▸ Data
____
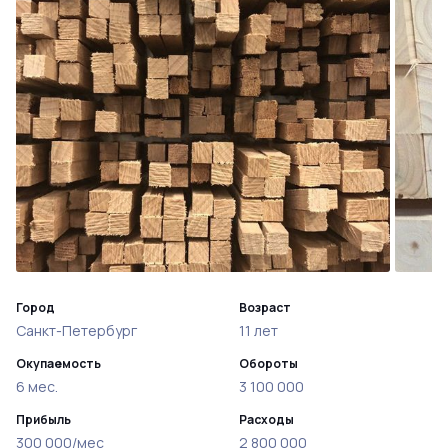
Город
Возраст
Санкт-Петербург
11 лет
Окупаемость
Обороты
6 мес.
3 100 000
Прибыль
Расходы
300 000/мес
2 800 000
____
▸ Work required
When you retype the listing above, keep each line exactly as written and drop the pictures.

▸ Exercise response
Город
Возраст
Санкт-Петербург
11 лет
Окупаемость
Обороты
6 мес.
3 100 000
Прибыль
Расходы
300 000/мес
2 800 000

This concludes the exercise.